Sukces policjantów. Renesansowy zabytek odnaleziony po 25 latach
Policjanci odnaleźli renesansową płytę nagrobną z końca XVI wieku - przekazał nadkom. dr Marek Łuczak ze szczecińskiej policji. Obiekt został skradziony w 1999 roku z kościoła w Gębicach w województwie lubuskim.
Policjant ze Szczecińskiej Komendy Miejskiej, który zajmuje się odnajdywaniem zaginionych i skradzionych zabytków, kilka dni temu otrzymał zdjęcia zabytków zrobionych w jednej z miejscowości w powiecie gryfickim w Zachodniopomorskiem.
Na jednym z nich uwieczniono renesansową płytę, charakterystyczną dla terenów Łużyc i Dolnego Śląska. Okazało się, że to płyta Christiny von Schöneich, żony Philipa II von Schöneich, zmarłej w 1589 roku.
Szczecin.
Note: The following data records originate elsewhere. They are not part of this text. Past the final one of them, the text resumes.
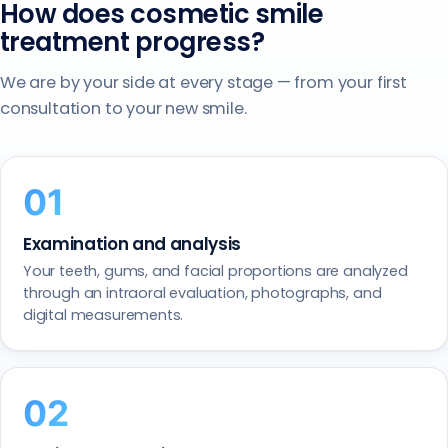
How does cosmetic smile
treatment progress?
We are by your side at every stage — from your first
consultation to your new smile.
Examination and analysis
Your teeth, gums, and facial proportions are analyzed
through an intraoral evaluation, photographs, and
digital measurements.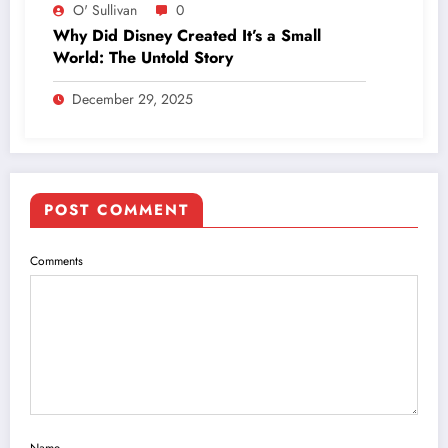
O' Sullivan
0
Why Did Disney Created It’s a Small
World: The Untold Story
December 29, 2025
POST COMMENT
Comments
Name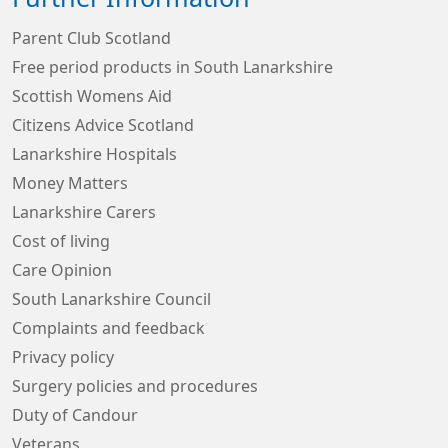
Parent Club Scotland
Free period products in South Lanarkshire
Scottish Womens Aid
Citizens Advice Scotland
Lanarkshire Hospitals
Money Matters
Lanarkshire Carers
Cost of living
Care Opinion
South Lanarkshire Council
Complaints and feedback
Privacy policy
Surgery policies and procedures
Duty of Candour
Veterans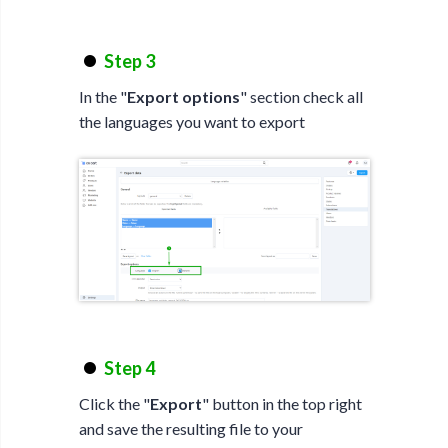
Step 3
In the "
Export options
" section check all
the languages you want to export
Step 4
Click the "
Export
" button in the top right
and save the resulting file to your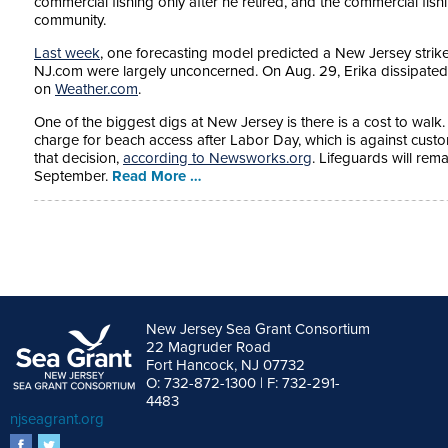
commercial fishing only after he retired, and the commercial fishin
community.
Last week
, one forecasting model predicted a New Jersey strike
NJ.com were largely unconcerned. On Aug. 29, Erika dissipated
on
Weather.com
.
One of the biggest digs at New Jersey is there is a cost to walk.
charge for beach access after Labor Day, which is against custo
that decision,
according to Newsworks.org
. Lifeguards will rem
September.
Read More …
New Jersey Sea Grant Consortium
22 Magruder Road
Fort Hancock, NJ 07732
O: 732-872-1300 | F: 732-291-
4483
njseagrant.org
facebook
twitter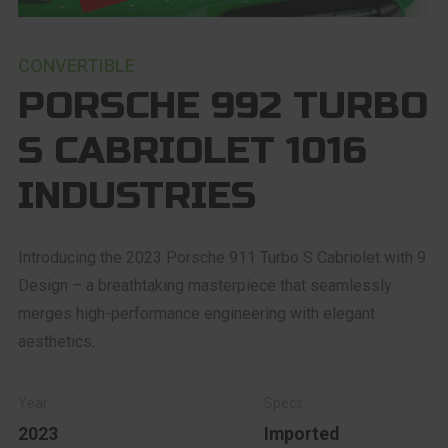
CONVERTIBLE
PORSCHE 992 TURBO
S CABRIOLET 1016
INDUSTRIES
Introducing the 2023 Porsche 911 Turbo S Cabriolet with 9
Design – a breathtaking masterpiece that seamlessly
merges high-performance engineering with elegant
aesthetics.
2023
Imported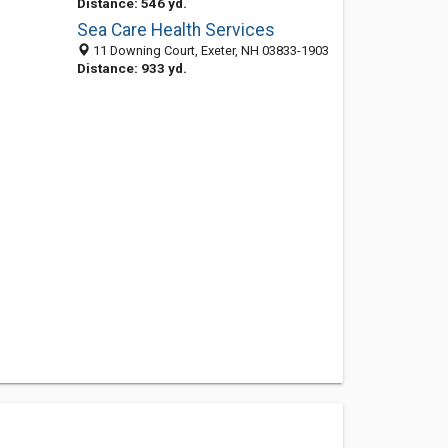
Distance: 546 yd.
Sea Care Health Services
11 Downing Court, Exeter, NH 03833-1903
Distance: 933 yd.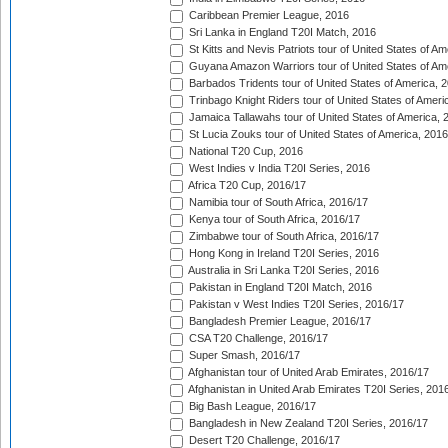
Caribbean Premier League, 2016
Sri Lanka in England T20I Match, 2016
St Kitts and Nevis Patriots tour of United States of A
Guyana Amazon Warriors tour of United States of Am
Barbados Tridents tour of United States of America, 
Trinbago Knight Riders tour of United States of Ameri
Jamaica Tallawahs tour of United States of America, 
St Lucia Zouks tour of United States of America, 2016
National T20 Cup, 2016
West Indies v India T20I Series, 2016
Africa T20 Cup, 2016/17
Namibia tour of South Africa, 2016/17
Kenya tour of South Africa, 2016/17
Zimbabwe tour of South Africa, 2016/17
Hong Kong in Ireland T20I Series, 2016
Australia in Sri Lanka T20I Series, 2016
Pakistan in England T20I Match, 2016
Pakistan v West Indies T20I Series, 2016/17
Bangladesh Premier League, 2016/17
CSA T20 Challenge, 2016/17
Super Smash, 2016/17
Afghanistan tour of United Arab Emirates, 2016/17
Afghanistan in United Arab Emirates T20I Series, 201
Big Bash League, 2016/17
Bangladesh in New Zealand T20I Series, 2016/17
Desert T20 Challenge, 2016/17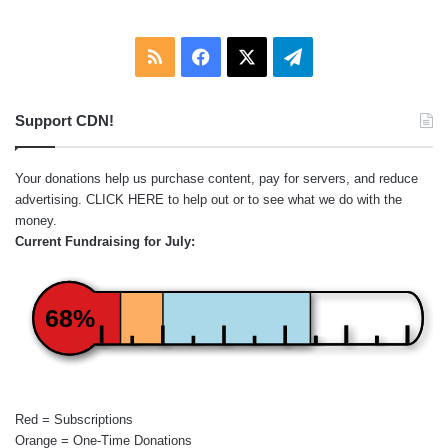
RSS
Facebook
X
Telegram
Support CDN!
Your donations help us purchase content, pay for servers, and reduce
advertising.
CLICK HERE
to help out or to see what we do with the
money.
Current Fundraising for July:
68%
Red = Subscriptions
Orange = One-Time Donations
Po 25 latach policjanci odnaleźli skradzioną renesansową płytę
Z tą wiedzą mundurowy zwrócił się o pomoc do resortu kultury i Narodowego Instytutu Dziedzictwa (NID) w Warszawie - by sprawdzić, czy płyta nie figuruje przypadkiem w wykazie skradzionych zabytków.
W pomoc zaangażowali się także lubuski i dolnośląski konserwator wojewódzki oraz lokalne oddziały NID. Chodziło m.in. o to, by ustalić, gdzie rodzina von Schöneich mogła być pochowana.
Lubuski Wojewódzki Konserwator Zabytków przekazał, że płyta została skradziona z kościoła ewangelickiego w miejscowości Gębice w Lubuskiem i - od 1975 roku - znajduje się w rejestrze zabytków. Jednocześnie ustalono, że wraz z płytą nagrobną Christiny von Schöneich skradziono także płytę nagrobną jej męża.
Sukces policjantów. Płyta z XVI w. trafiła do katedry
Następnie policjanci - wyposażeni w dokumentację konserwatorską - udali się na miejsce, gdzie znajdowała się skradzioną płyta. Właściciel, na którego posesji się znajdowała, tłumaczył, że kupił ją w 2000 roku od handlarza. Chciał sprzedać ją z zyskiem, ale ponieważ mu się nie udało, płyta pozostawała w jego posiadaniu przez prawie 25 lat.
ZOBACZ: Niesamowite odkrycie na przyszłej krajowej siódemce. Ma ponad 4 tys. lat
Płyta została przewieziona do strzeżonego wirydarza katedry w Kamieniu Pomorskim, gdzie pozostanie do dalszych decyzji prokuratury i Wojewódzkiego Urzędu Ochrony Zabytków w Zielonej Górze - podsumował nadkom. dr Marek Łuczak.